Earthquakes of Intensity Seven are bad.* The one that shook Adolf (Providence-Is-With-Me) Hitler’s latest victim, Rumania, last weekend was not a seven or eight but an Intensity Nine lateral quake that caused the ground to shift back & forth like corn in a popper. “It was like being on top of a poplar tree … in a high wind,” cabled a reporter.

The Bucharest blackout was suddenly illuminated by the blinding flash of blue light which accompanies the first wave of an earthquake. Then came a series of violent shocks accompanied by the ripping, crashing noise of falling buildings and the screams of people. In five minutes more damage was caused than the Luftwaffe has accomplished in London since the war began. Scarcely a building in the entire city was unscarred. “I had noticed a young couple kissing in an automobile. . . . They are somewhere under there now,” stuttered a chalk-faced newsboy, pointing in the street to a mountainous pile of masonry that minutes before had been Bucharest’s elite, 13-story Carlton apartment house. More than 300 were believed buried in its ruins. A few gained the air-raid cellar and called frantically for aid over a still live telephone wire. Then the oil tanks of the central-heating plant exploded, bathing the rubble in flames. Nearly 100 prisoners saw the walls and ceiling of their cells cave in on them as the Doflana prison was shaken to the ground. Thousands of German troops. Iron Guardists, Rumanian soldiers and civilians worked frantically to extricate victims.

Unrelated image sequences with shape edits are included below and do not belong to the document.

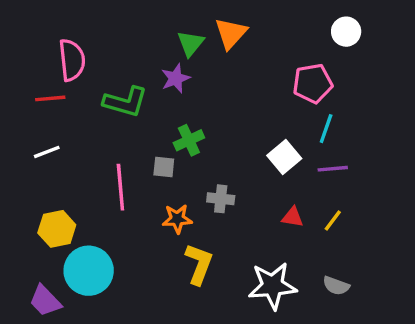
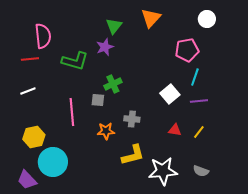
orange triangle: (231, 33) -> (151, 18), moved
yellow L-shape: (199, 264) -> (133, 155), moved, turned 55

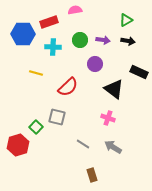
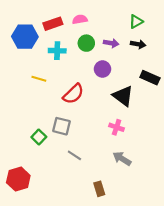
pink semicircle: (75, 10) -> (80, 19), moved
gray line: (83, 144) -> (74, 155), moved
red hexagon: (18, 145) -> (18, 179), moved

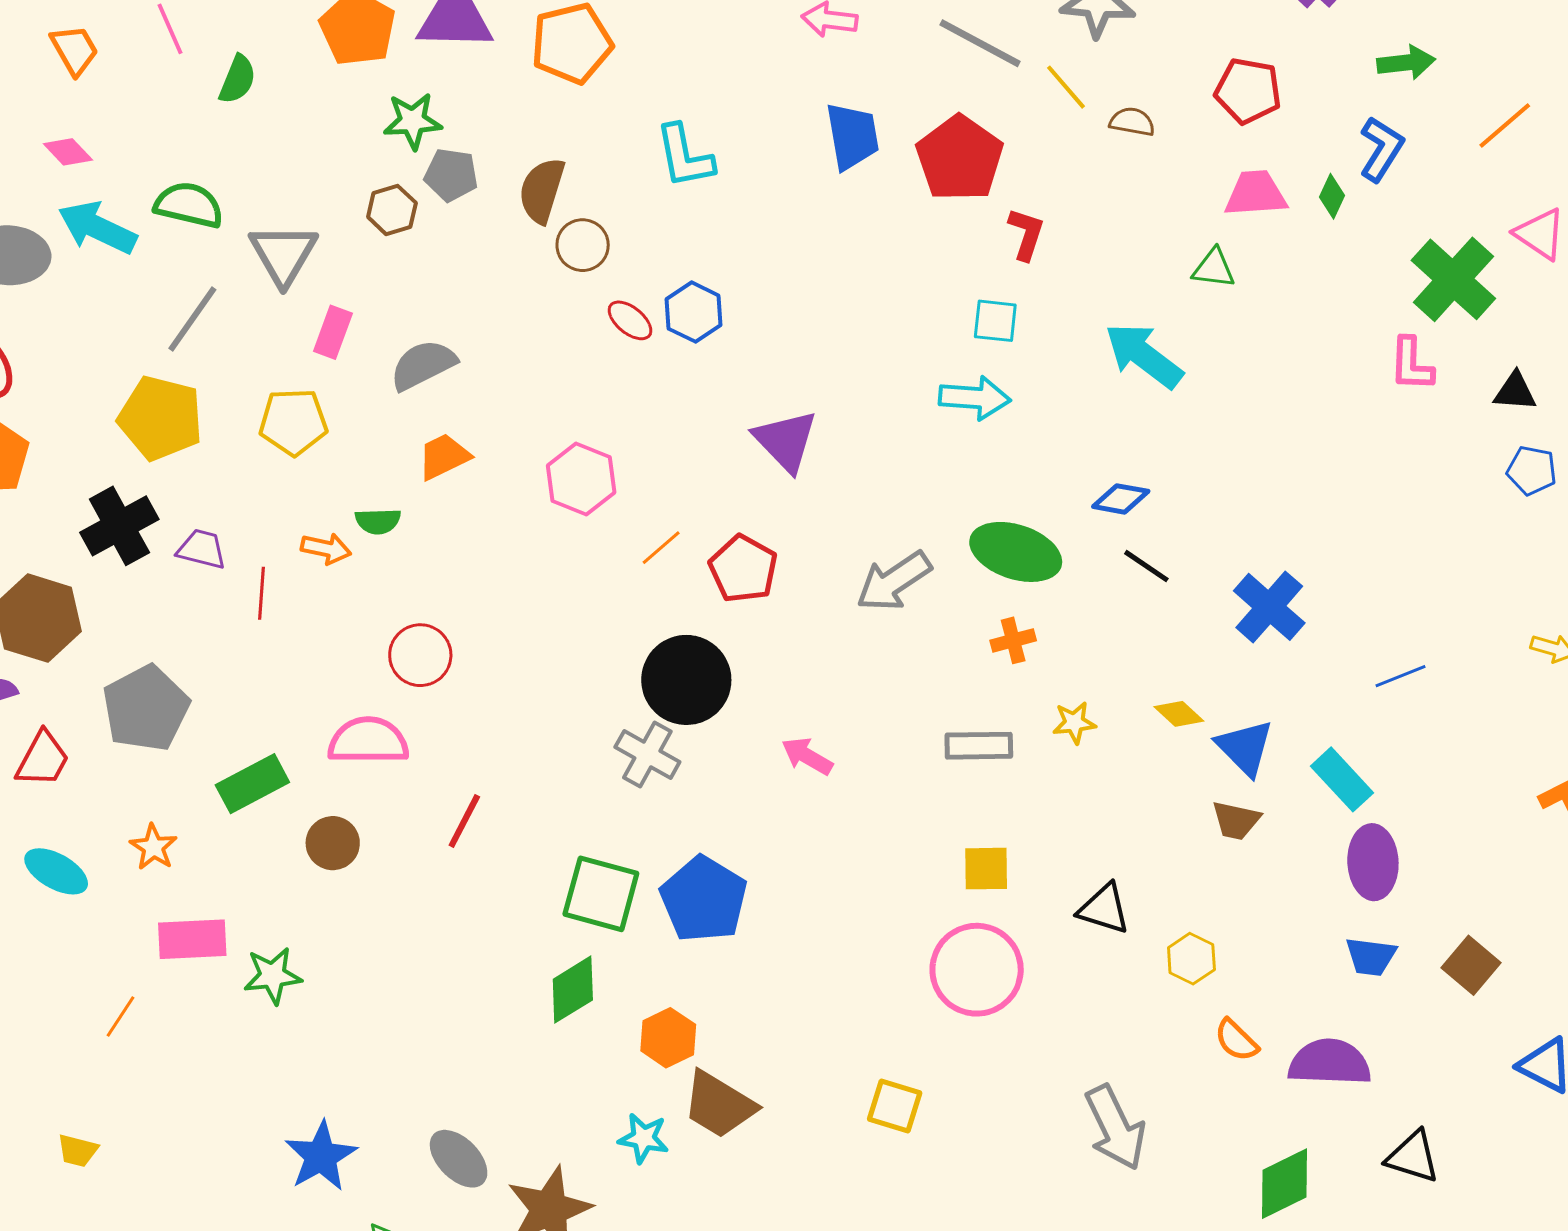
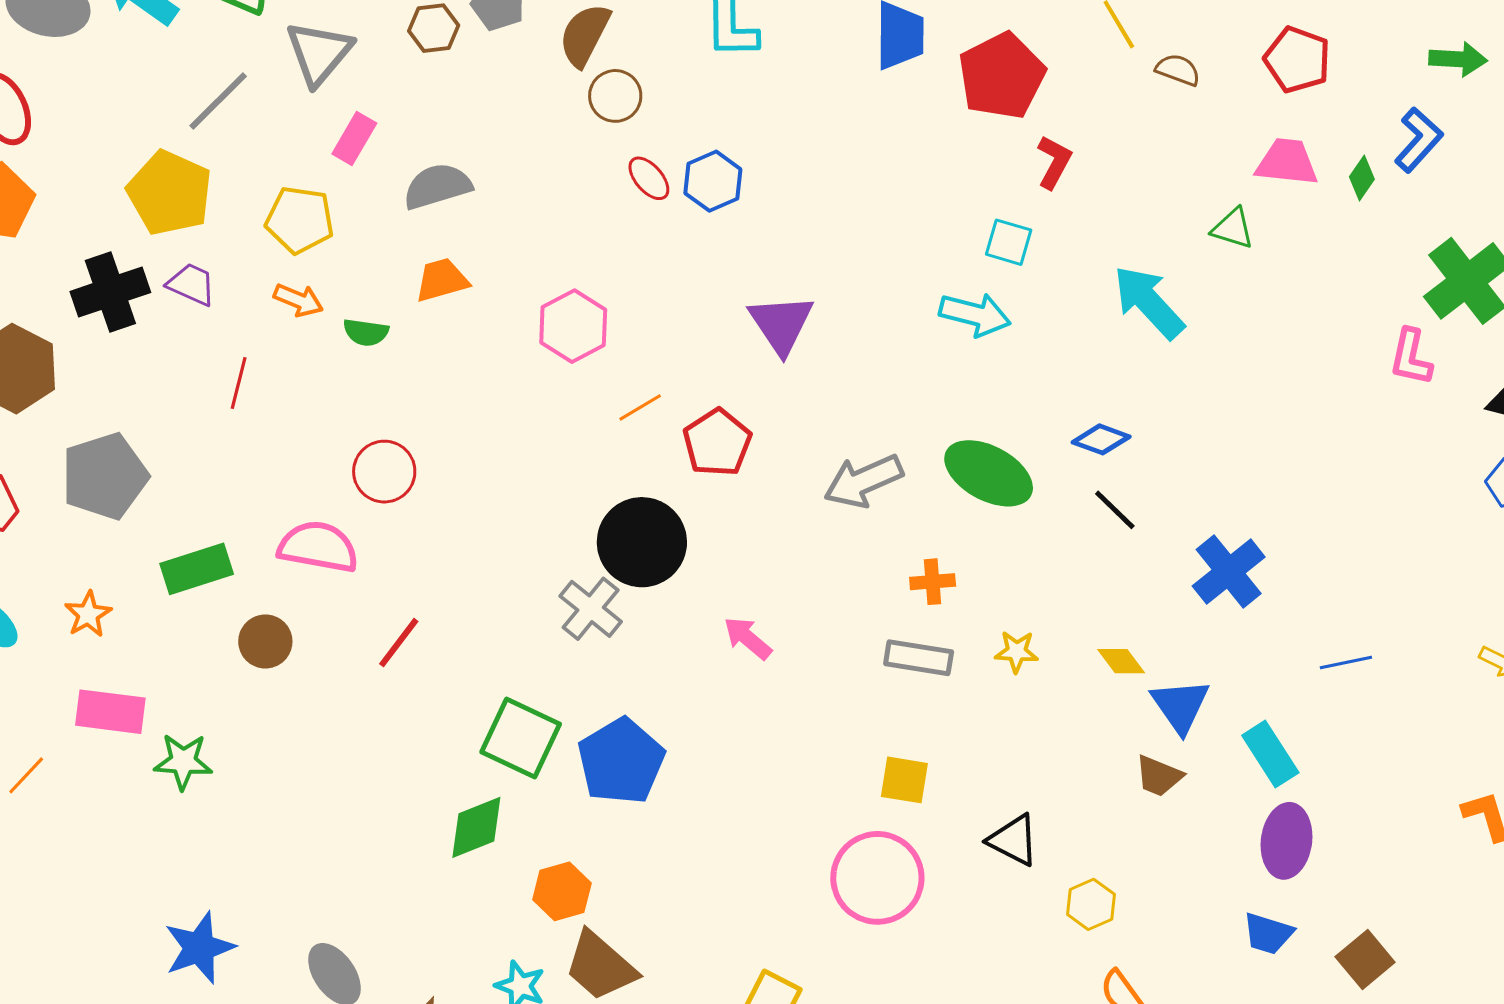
purple trapezoid: (202, 549) -> (191, 284), moved
orange arrow: (326, 549) -> (298, 300), moved
orange cross: (1013, 640) -> (933, 582), moved

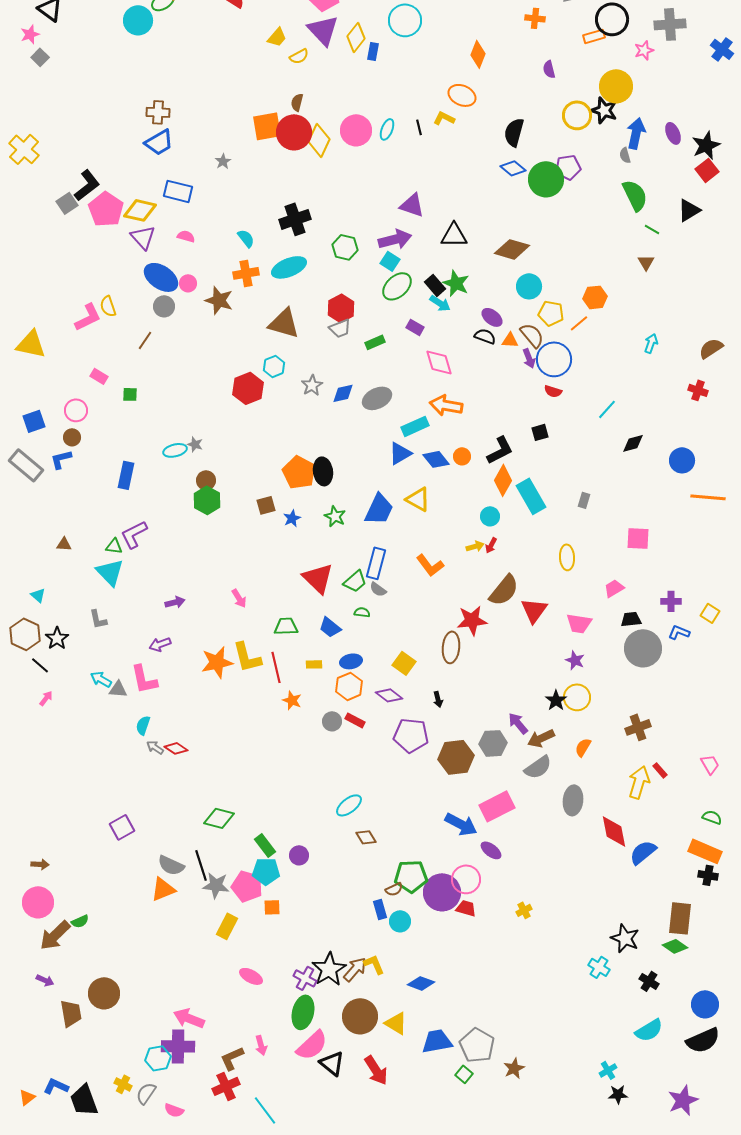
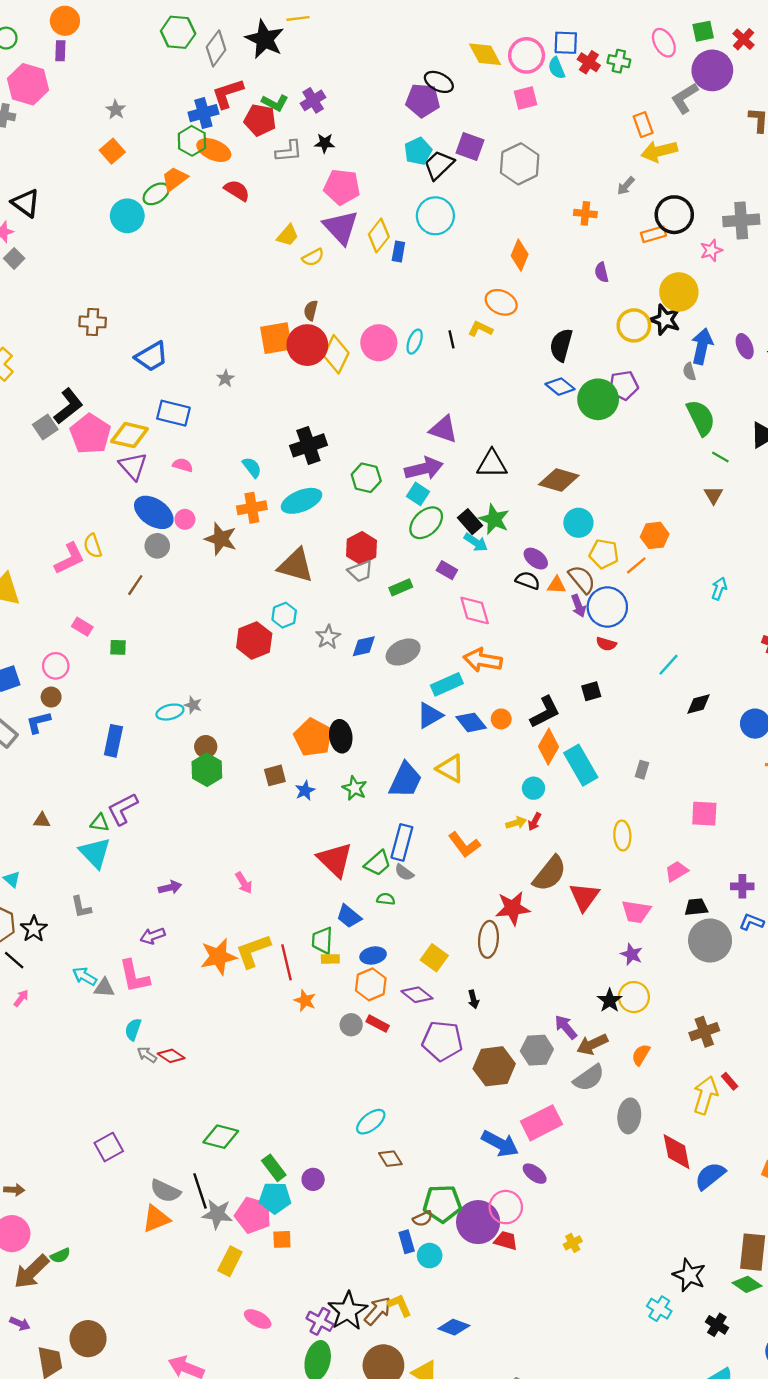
brown cross: (158, 112) -> (93, 322), moved
green trapezoid: (286, 626) -> (322, 941), moved, turned -85
yellow L-shape: (247, 657) -> (253, 951), turned 84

Focsani, 100 miles northeast of Bucharest and the epicentre of the quake, was reported in ruins; Galatz, site of the German submarine base, suffered severely; and Giurgiu, principal oil port on the Danube, saw public buildings and factories reduced to mangled heaps. In Campina, thickly populated oil town, refinery chimneys toppled, houses collapsed, and pipelines burst, dousing the ground with a gummy and inflammable threat. In the heavily guarded Ploesti field a few fires broke out, were later reported extinguished. Buckled tracks, collapsed bridges, severed telephone cables and German censorship stopped traffic and disrupted communications throughout Rumania, prevented the true extent of destruction from becoming known.

But word slowly got round that Providence had answered Adolf Hitler.

*On the Rossi-Forel scale, Intensity Ten is tops.